Coronavirus: Shutters fall on Easter getaways
Australians are being ordered to scrap their Easter holiday plans.
Australians are being ordered to scrap their Easter holiday plans with some states threatening hefty fines for anyone who attempts to stay in their holiday home or rental accommodation amid the coronavirus outbreak.
Across the country the owners of private holiday homes are being ordered to remain at their usual city addresses to avoid an influx of people into regional towns.
In Western Australia, police roadblocks will be in place to stop anyone other than locals from travelling to coastal towns.
South Australian Premier Steven Marshall said the state’s estimated 20,000 shack owners should cancel their Easter and school holiday breaks to avoid mass movements of people to small towns on the coast and along the Murray River. There are growing calls for Kangaroo Island to close to anyone other than residents, with locals fearing an influx of holiday-makers over the school holiday fortnight.
Permanent residents of the town with SA’s oldest population, the south coast retirement haven of Victor Harbor, are also pleading with Adelaide shack owners to keep away.
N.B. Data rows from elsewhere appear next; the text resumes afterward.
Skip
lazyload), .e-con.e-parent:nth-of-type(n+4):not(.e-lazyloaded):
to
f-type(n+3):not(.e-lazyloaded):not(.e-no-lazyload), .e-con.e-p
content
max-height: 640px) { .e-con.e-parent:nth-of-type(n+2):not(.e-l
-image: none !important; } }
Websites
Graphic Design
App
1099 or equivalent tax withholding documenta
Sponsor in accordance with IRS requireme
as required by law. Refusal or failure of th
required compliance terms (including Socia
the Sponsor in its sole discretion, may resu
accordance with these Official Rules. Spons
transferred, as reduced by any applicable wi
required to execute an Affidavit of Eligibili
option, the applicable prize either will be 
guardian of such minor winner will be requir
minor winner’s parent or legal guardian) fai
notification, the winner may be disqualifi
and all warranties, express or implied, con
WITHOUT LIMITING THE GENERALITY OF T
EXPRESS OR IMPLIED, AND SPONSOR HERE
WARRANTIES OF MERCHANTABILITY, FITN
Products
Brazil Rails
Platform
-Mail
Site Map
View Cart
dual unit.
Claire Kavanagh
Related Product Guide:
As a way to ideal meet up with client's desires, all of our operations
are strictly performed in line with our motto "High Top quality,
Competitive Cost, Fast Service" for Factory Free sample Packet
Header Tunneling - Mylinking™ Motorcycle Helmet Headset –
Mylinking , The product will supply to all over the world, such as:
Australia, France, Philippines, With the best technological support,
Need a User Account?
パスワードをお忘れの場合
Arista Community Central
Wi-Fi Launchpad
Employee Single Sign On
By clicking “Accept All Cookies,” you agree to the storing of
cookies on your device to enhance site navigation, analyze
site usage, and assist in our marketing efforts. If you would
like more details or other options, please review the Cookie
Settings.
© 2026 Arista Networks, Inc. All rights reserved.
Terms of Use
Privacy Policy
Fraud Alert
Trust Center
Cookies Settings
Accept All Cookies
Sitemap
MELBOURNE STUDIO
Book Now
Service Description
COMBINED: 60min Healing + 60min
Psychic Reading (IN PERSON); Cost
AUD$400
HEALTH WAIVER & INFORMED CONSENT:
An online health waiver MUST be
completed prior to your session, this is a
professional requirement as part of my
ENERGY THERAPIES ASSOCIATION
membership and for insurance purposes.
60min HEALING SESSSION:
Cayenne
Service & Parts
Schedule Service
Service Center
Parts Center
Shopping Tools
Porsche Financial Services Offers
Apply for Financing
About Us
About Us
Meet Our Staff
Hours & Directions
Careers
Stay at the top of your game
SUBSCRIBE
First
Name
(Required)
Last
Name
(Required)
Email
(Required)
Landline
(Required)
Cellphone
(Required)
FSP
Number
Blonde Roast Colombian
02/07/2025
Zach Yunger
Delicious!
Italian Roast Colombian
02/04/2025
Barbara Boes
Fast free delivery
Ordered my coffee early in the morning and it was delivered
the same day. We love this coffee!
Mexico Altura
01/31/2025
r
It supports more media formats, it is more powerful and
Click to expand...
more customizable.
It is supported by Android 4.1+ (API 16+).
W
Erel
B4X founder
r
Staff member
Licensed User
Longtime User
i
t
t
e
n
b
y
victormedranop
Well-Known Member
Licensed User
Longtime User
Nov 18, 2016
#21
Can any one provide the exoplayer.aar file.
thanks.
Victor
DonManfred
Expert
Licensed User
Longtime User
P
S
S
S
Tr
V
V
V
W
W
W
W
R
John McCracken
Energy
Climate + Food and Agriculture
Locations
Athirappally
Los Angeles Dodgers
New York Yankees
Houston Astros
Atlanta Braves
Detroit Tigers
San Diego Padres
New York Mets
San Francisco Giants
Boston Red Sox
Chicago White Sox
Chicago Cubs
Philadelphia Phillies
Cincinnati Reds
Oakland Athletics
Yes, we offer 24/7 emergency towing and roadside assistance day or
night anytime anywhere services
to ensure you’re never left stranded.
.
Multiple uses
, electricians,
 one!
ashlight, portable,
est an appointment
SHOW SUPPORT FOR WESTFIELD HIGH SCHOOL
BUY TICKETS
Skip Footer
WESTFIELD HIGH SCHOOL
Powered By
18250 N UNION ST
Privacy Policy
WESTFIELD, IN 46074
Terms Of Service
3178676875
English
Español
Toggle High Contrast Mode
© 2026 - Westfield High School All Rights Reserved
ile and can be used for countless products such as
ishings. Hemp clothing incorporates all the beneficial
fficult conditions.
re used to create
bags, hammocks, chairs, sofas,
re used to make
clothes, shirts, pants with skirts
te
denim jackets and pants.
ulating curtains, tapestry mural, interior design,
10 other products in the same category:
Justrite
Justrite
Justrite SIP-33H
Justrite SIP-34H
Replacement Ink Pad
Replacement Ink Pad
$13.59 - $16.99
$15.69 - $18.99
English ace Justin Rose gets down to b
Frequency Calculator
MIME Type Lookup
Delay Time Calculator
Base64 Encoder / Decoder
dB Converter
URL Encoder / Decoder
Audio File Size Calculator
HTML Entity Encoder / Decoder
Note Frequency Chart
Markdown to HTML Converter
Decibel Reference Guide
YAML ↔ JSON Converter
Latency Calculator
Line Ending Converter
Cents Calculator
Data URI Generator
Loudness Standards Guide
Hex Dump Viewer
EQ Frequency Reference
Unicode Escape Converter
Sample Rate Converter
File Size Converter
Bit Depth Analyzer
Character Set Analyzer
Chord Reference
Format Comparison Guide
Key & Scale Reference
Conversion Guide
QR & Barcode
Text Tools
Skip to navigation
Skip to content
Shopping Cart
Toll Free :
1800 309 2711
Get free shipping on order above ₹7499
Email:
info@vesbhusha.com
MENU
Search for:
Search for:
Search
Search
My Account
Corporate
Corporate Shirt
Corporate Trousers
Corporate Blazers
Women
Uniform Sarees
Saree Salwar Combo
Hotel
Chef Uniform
Amid rising fears of an influx in remote holiday towns the message from Mr Marshall was clear: “Stay home.
“We just couldn’t be clearer. This is an Easter and these are school holidays when we are asking people to stay at home. It’s as simple as that. It’s not a time for people to be gallivanting around the state.
“I know it’s difficult. I know a lot of families have promised their kids that they’re going away at Easter, that they going to catch some fantastic king george whiting off the SA coast, but that’s just going to have to wait.”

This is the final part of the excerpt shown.